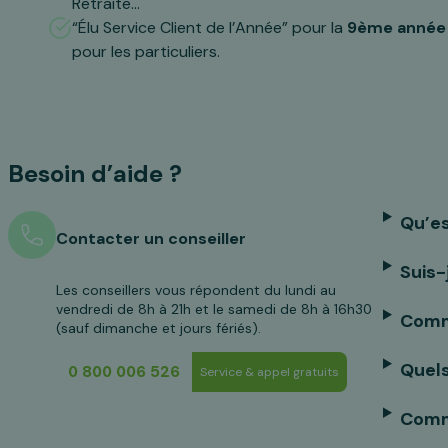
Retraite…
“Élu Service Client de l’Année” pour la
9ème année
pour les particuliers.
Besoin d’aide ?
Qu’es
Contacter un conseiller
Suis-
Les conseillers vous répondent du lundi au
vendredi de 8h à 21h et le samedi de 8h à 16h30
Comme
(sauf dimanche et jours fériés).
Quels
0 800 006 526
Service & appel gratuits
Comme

::::::::

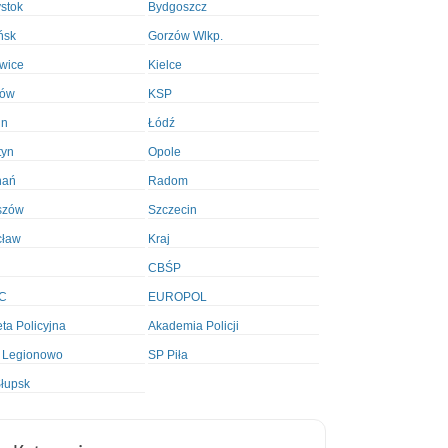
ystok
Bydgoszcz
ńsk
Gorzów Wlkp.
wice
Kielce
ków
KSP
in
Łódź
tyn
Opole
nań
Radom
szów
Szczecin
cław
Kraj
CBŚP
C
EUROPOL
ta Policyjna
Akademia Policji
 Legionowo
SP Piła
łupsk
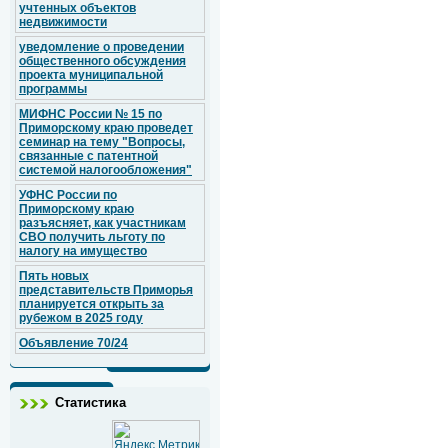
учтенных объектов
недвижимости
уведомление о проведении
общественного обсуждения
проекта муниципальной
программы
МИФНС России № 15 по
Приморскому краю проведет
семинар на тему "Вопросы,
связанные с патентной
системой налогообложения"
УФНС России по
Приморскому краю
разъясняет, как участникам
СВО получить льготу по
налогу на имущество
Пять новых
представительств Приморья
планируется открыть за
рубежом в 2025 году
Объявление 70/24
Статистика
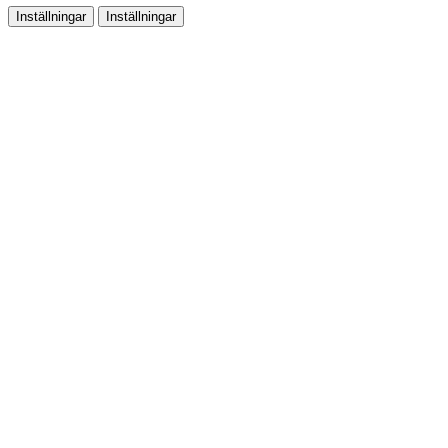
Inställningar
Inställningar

::::::::

◆ **EXERCISE GOAL**:
Reproduce word for word, with pictures dropped, only the part of the material above that opens with the line containing "Gorzów Wlkp." and closes with the line containing "Приморскому краю проведет".

◆ **RESPONSE TO THIS EXERCISE**:
Gorzów Wlkp.
wice
Kielce
ków
KSP
in
Łódź
tyn
Opole
nań
Radom
szów
Szczecin
cław
Kraj
CBŚP
C
EUROPOL
ta Policyjna
Akademia Policji
 Legionowo
SP Piła
łupsk
учтенных объектов
недвижимости
уведомление о проведении
общественного обсуждения
проекта муниципальной
программы
МИФНС России № 15 по
Приморскому краю проведет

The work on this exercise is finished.